A few months ago we were getting ready for yet another shopping center adventure with our brand new 'Autism Victoria' wristbands on show. My husband asked "What if somebody sees them", referring to the wrist bands "What if someone asks questions? What if they pre-judge Alex and his abilities?". Now I believe half the point of wearing these wristbands is so that people ask questions; that's part of how awareness forms, so questions are a great thing. My gut reaction response was of course "So what if they do?" Why do we have to be so afraid of Alex being judged? We refuse to be ashamed of either our son or his condition. Why should we be ashamed? But snap judgments seem to be part of our human nature, and that's quite often not a good thing.

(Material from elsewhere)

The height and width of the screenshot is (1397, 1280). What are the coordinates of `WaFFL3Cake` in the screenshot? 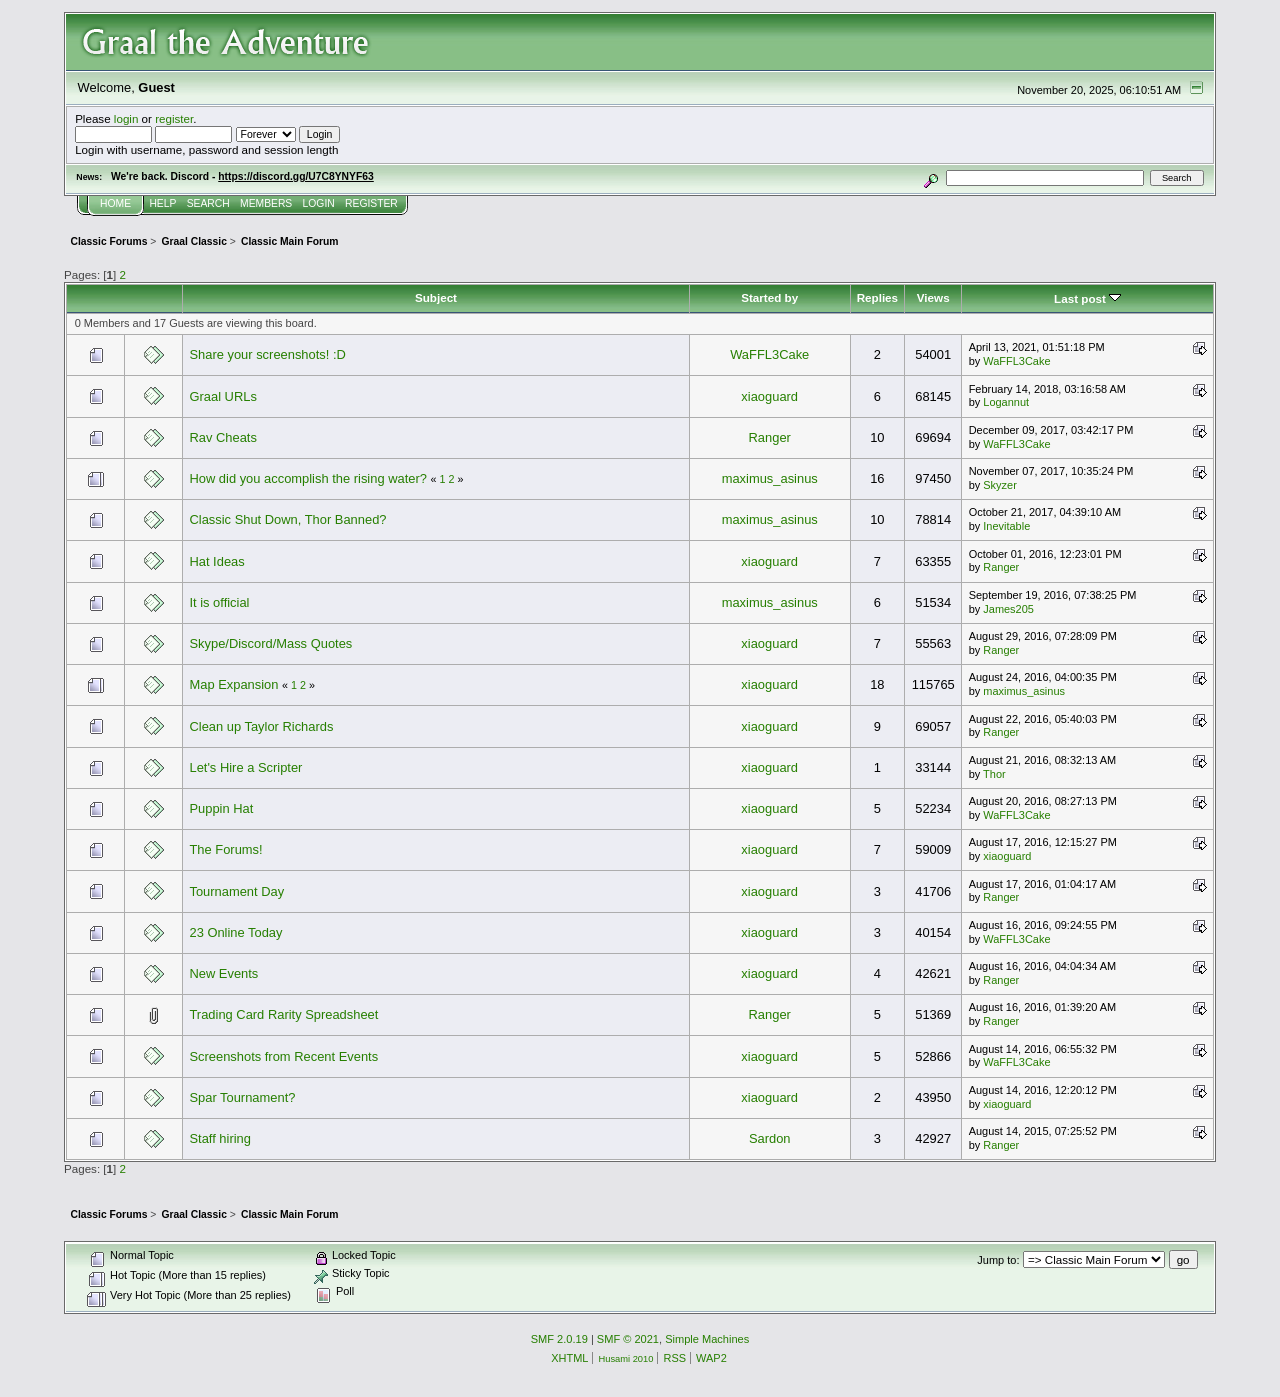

It seems Autism is still in the dark ages in most people's minds; something we should be trying to hide. I'm also noticing an online trend of people who have an established profiles in various online forums, who then create a second profile with a made up name once they start to suspect their child has Autism. Even if they are a 'newbie' they are usually offered lots of help and advice and no one figures out who they 'really are'. At some stage I might receive a personal message saying "Hi, I'm really X please don't tell anyone, no one knows about Y's Autism". While I never would betray anyone's confidence either online or real life, I do find it puzzling that most tell me that even their immediate family don't know. Whilst I can sympathise that receiving the news that your child even 'might' be Autistic can be terrifying, it's important for you to have support from those who are closest to you and your child. I can understand holding off telling more distant relatives until you feel more confident and you certainly wouldn't want extended family to find out about your childs diagnosis by stumbling across something you've written online. Still, I find it puzzling that parents hang on to this information for months and months in fear of being judged by their nearest and dearest.

Although I have only been in the 'Autism world' for around 2 years now, never before have I heard a story along the lines of "I told my family my child was Autistic and they excommunicated me". I'm not even sure excommunication is the fear. Judgement certainly can be a fear; I can certainly vouch for the amount of judgement we receive from random strangers and even those who we thought would be more understanding. But do we honestly fear that our closest family would be more about judging than helping?

The number one response I received when telling people about Alex's Autism was doubt. Now that was hurtful in a way because it meant I had to explain over and over again why, although I didn't want him to be, I believed the pediatrician was right. In a way, I suppose it was sweet; everyone saw Alex as so perfect - how could he have Autism? However, over time every single person who doubted at the start has admitted they "see it now". No one ever stopped loving me, or Alex the entire time.

Autism is a hard enough battle to fight and you'll have great difficulty fighting it on your own. Constantly trying to explain away all their oddities and having no sounding board for ideas or venting outlet to place your frustrations. Creating a real life support network for you and your child is a vital step towards understanding and treatment, and as they say; unless you have walked 1000 miles in our shoes, you have no right to judge us.